La unión de amor que caracteriza a la familia pide también su continuidad a través del tiempo. “La comunión conyugal se caracteriza no sólo por su unidad, sino también por su indisolubilidad: <Esta unión íntima, en cuanto donación mutua de dos personas, lo mismo que el bien de los hijos, exigen la plena fidelidad de los cónyuges y reclaman su indisoluble unidad> (Conc. Ecum. Vat. II, Const. pastoral sobre la Iglesia en el mundo actual Gaudium et spes, 48)” (S. JUAN PABLO II. Exhort. Apost. Familiaris consortio, n. 20).

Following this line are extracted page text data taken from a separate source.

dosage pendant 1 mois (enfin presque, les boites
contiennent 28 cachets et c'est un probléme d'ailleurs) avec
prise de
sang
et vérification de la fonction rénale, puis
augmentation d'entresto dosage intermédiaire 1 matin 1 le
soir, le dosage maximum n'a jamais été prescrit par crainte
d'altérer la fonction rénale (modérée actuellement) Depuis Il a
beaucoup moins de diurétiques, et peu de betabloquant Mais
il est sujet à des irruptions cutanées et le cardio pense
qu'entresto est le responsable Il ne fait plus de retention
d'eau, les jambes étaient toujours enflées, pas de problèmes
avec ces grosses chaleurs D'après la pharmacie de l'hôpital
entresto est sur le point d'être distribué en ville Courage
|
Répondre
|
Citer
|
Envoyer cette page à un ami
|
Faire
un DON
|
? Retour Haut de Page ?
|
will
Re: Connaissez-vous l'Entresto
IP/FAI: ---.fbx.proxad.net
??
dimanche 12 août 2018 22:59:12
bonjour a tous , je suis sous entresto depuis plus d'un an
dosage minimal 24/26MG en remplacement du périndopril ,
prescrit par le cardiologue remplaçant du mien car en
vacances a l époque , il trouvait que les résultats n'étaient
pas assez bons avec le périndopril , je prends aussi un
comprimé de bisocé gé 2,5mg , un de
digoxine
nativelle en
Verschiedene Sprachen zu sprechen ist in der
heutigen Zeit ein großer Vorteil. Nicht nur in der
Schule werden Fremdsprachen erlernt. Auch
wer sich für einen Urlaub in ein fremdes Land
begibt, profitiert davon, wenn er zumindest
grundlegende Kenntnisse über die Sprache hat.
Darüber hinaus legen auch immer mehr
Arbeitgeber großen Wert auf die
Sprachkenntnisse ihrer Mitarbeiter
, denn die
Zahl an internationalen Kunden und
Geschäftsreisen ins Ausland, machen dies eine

Está presente en nuestro ambiente cultural el miedo al compromiso. Pareciera que el amor depende solamente del sentimiento, y por tanto que fuera cambiante y tornadizo, como suelen ser los sentimientos. No se valora suficientemente el compromiso libre y voluntario que una persona es capaz de asumir en una decisión que se extiende con plena firmeza hacia el futuro. “Es deber fundamental de la Iglesia reafirmar con fuerza (…) la doctrina de la indisolubilidad del matrimonio; a cuantos, en nuestros días, consideran difícil o incluso imposible vincularse a una persona por toda la vida y a cuantos son arrastrados por una cultura que rechaza la indisolubilidad matrimonial y que se mofa abiertamente del compromiso de los esposos a la fidelidad, es necesario repetir el buen anuncio de la perennidad del amor conyugal que tiene en Cristo su fundamento y su fuerza” (idem).

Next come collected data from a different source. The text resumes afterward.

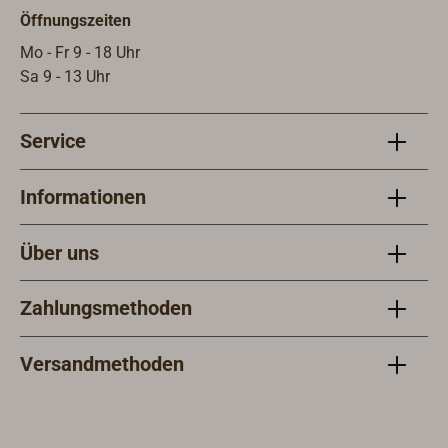
Öffnungszeiten
Geländer) befestigen.
Mo - Fr 9 - 18 Uhr
Sa 9 - 13 Uhr
Service
Informationen
Über uns
Zahlungsmethoden
Versandmethoden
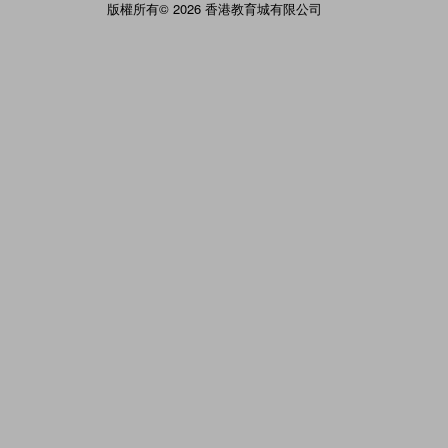
版權所有© 2026 香港教育城有限公司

El amor verdadero aspira a la perennidad: es para siempre. Así lo exige una donación total e irrestricta, que no quiere ser traicionada. “Enraizada en la donación personal y total de los cónyuges y exigida por el bien de los hijos, la indisolubilidad del matrimonio halla su verdad última en el designio que Dios ha manifestado en su Revelación: El quiere y da la indisolubilidad del matrimonio como fruto, signo y exigencia del amor absolutamente fiel que Dios tiene al hombre y que el Señor Jesús vive hacia su Iglesia” (idem).

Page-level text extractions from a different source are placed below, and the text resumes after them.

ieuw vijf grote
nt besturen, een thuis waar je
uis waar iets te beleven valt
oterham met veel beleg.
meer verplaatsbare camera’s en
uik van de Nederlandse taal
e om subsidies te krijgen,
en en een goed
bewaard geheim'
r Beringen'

La gracia sacramental confirma y robustece la ordenación natural del matrimonio a la perennidad. “Cristo renueva el designio primitivo que el Creador ha inscrito en el corazón del hombre y de la mujer, y en la celebración del sacramento del matrimonio ofrece un <corazón nuevo>: de este modo los cónyuges no sólo pueden superar la <dureza de corazón>, sino que también y principalmente pueden compartir el amor pleno y definitivo de Cristo, nueva y eterna Alianza hecha carne. Así como el Señor Jesús es el <testigo fiel>, es el <sí> de las promesas de Dios y consiguientemente la realización suprema de la fidelidad incondicional con la que Dios ama a su pueblo, así también los cónyuges cristianos están llamados a participar realmente en la indisolubilidad irrevocable, que une a Cristo con la Iglesia su esposa, amada por él hasta el fin” (idem).
Así la ayuda de Dios viene en auxilio de la debilidad humana, incluso cuando las circunstancias no parecen nada favorables. “El don del sacramento es al mismo tiempo vocación y mandamiento para los esposos cristianos, para que permanezcan siempre fieles entre sí, por encima de toda prueba y dificultad, en generosa obediencia a la santa voluntad del Señor: <lo que Dios ha unido, no lo separe el hombre>” (idem).
He aquí un reto muy actual: “Dar testimonio del inestimable valor de la indisolubilidad y fidelidad matrimonial es uno de los deberes más preciosos y urgentes de las parejas cristianas de nuestro tiempo” (idem).
¿Qué ocurre, sin embargo, cuando la unión familiar se rompe, con la separación de los cónyuges, que se presenta como irremediable? En esa situación dolorosa sigue vigente el imperativo de la fidelidad a través del tiempo; “es obligado también reconocer el valor del testimonio de aquellos cónyuges que, aun habiendo sido abandonados por el otro cónyuge, con la fuerza de la fe y de la esperanza cristiana no han pasado a una nueva unión: también estos dan un auténtico testimonio de fidelidad, de la que el mundo tiene hoy gran necesidad. Por ello deben ser animados y ayudados por los pastores y por los fieles de la Iglesia” (idem).